Look. We both know how this one’s going to shake out. If you didn’t like Transformers and you hated Revenge of the Fallen, nothing I say about Transformers: Dark of the Moon is likely to change your mind as to whether you’ll even see it or not. What I can say is Transformers: Dark of the Moon boasts the most spectacular 3D since Avatar so if you have even a modicum of interest in that level of visceral immersion (or you just want to see something that Michael Bay is truly masterful at) then stick with me a little longer as I plumb the depths of Bay’s third excursion into the war between the Autobots and Decepticons.
If you’ve seen the trailer, you get the jist: the space race launched by JFK in the 60s was an cover up to retrieve a downed Cybertronian spacecraft from the moon. Inside that spacecraft was the last great Prime named Sentinel (voice of Leonard Nimoy) and a mysterious cargo that has Autobot leader and Sentinel Prime descendant, Optimus, on edge. Meanwhile, Sam Witwicky (the “beloved” Shia LaBeouf) is in a bit of a funk as he’s saved the world (twice) and remains unable to find a job. Naturally, these completely unrelated plots are smashed together to have Sam once again aiding the Autobots in their quest to stop the dastardly plans of those no-good Decepticons.
In contrast to Revenge of the Fallen, this is an actual plot. It doesn’t deviate. It doesn’t try to juggle twenty things at once. The worst I can say about it is that the editing doesn’t do it justice. What should be a simple, coherent story isn’t, thanks to Bay’s ineptitude at assembling his footage.
The ever-shifting tone doesn’t do Dark of the Moon’s coherence any favors either, only serving to further muddle the botched editing job. Bay’s use of over-the-top slapstick comes out of some bizarro universe, almost a perverted version of what you’d expect from the physical humor used in early Hollywood productions during the transition from silent films to “talkies”. Although it makes for some laugh out loud moments (namely the cameo by Ken Jeong of Hangover fame), it seriously clashes with the weighty affairs assigned to the Autobots in their never-ending job to ensure the safety of mankind.
(Since we’re talking “humor”, many will be pleased to know Bay has mercifully spared us of all humping and excrement [robot and canine alike] as well as the racist caricatures that were Mudflap and Skidz. It’s sad that anyone can call this progress.)
After that first hour and a half of people going places and doing things (most of which make no sense), we arrive in Chicago to witness the insane setpieces that make up the finale. What Bay does to Chicago in that final hour is on a scale never before seen in cinema. It is an all out war between the Autobots and Decepticons and it looks like a warzone. The sheer extent of the destruction their battles wreak upon the city is mesmerizing especially in combination with the masterful execution of the 3D; the whole thing makes the skirmish at the end of the first Transformers look like child’s play.
Of course, Dark of the Moon’s finale has a number of flaws.
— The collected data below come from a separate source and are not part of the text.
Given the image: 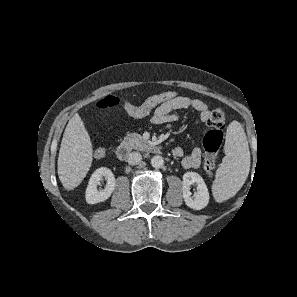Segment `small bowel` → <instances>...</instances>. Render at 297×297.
I'll use <instances>...</instances> for the list:
<instances>
[{
    "mask_svg": "<svg viewBox=\"0 0 297 297\" xmlns=\"http://www.w3.org/2000/svg\"><path fill=\"white\" fill-rule=\"evenodd\" d=\"M124 108L127 113L134 117H144L152 111L151 121L154 124L171 123L178 119L179 115L177 111L192 108L199 113L200 120L204 123L208 121L210 110L208 105L201 99L189 96H177L176 98L161 103L149 110H143L141 105H134L129 101H126ZM172 154L175 157L182 158V166L186 169H196L201 165V150L200 148H194L190 153L184 155V151L181 147H175L172 150Z\"/></svg>",
    "mask_w": 297,
    "mask_h": 297,
    "instance_id": "small-bowel-1",
    "label": "small bowel"
}]
</instances>
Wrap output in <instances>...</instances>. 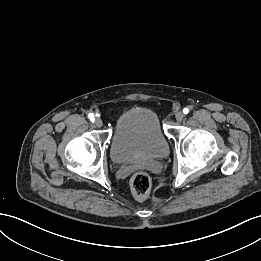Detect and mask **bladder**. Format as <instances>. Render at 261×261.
I'll list each match as a JSON object with an SVG mask.
<instances>
[{
  "label": "bladder",
  "instance_id": "1",
  "mask_svg": "<svg viewBox=\"0 0 261 261\" xmlns=\"http://www.w3.org/2000/svg\"><path fill=\"white\" fill-rule=\"evenodd\" d=\"M109 151L117 164L166 156L169 142L158 115L143 107L124 112L115 123Z\"/></svg>",
  "mask_w": 261,
  "mask_h": 261
}]
</instances>
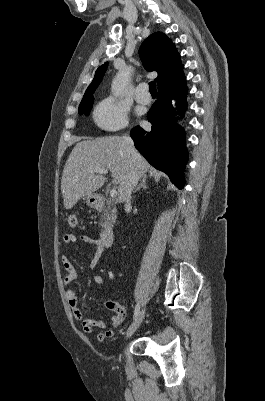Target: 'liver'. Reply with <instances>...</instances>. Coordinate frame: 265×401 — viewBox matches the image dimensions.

For example, Optimus Prime is tangled in a bunch of cables at a construction site and disappears until the last five minutes to save the day—same as in Revenge of the Fallen—the only purpose of which is to protract the fighting and make an excuse for Josh Duhamel and Tyrese Gibson to show up for no reason and act like they have a reason to exist (admittedly their affect on the outcome is far more convincing here than the previous two outings). And, with the exception of Optimus, Megatron, Bumblebee, Starscream and Sentinel Prime, none of the other Transformers are recognizable hence everything they do is mere eye candy with not a bit of substance to it.
Most damning of all is the reason behind the carnage: Optimus and the Autobots fake their own deaths allowing the Decepticons to unleash the hells of Cybertron on an unsuspecting Chicago. Optimus explains to Sam that he allowed this to happen in order to have humans finally understand how evil the Decepticons are. For all the talk about freedom and protecting humanity that Optimus spouts during Dark of the Moon’s 153 minute running time, he’s still willing to sacrifice thousands, possibly even millions of lives, to make his point. And Sam just goes along with it—if I were Sam I would be livid. It’s a move that’s entirely out of character for both Sam and Optimus and undercuts the few respectable motivations the movie has.
Transformers: Dark of the Moon ends abruptly once Optimus smites his enemies and the rubble settles with a proud voiceover blabbing on about Earth and freedom with that mandatory, Jingoistic tattered-flag-waving-in-the-background shot and not so much as a mention on Sam’s pointless narrative about finding his place or getting back his out-of-his-league girlfriend or even a moment to focus on the war-ravaged wasteland that was Chicago. You know, like a Michael Bay movie.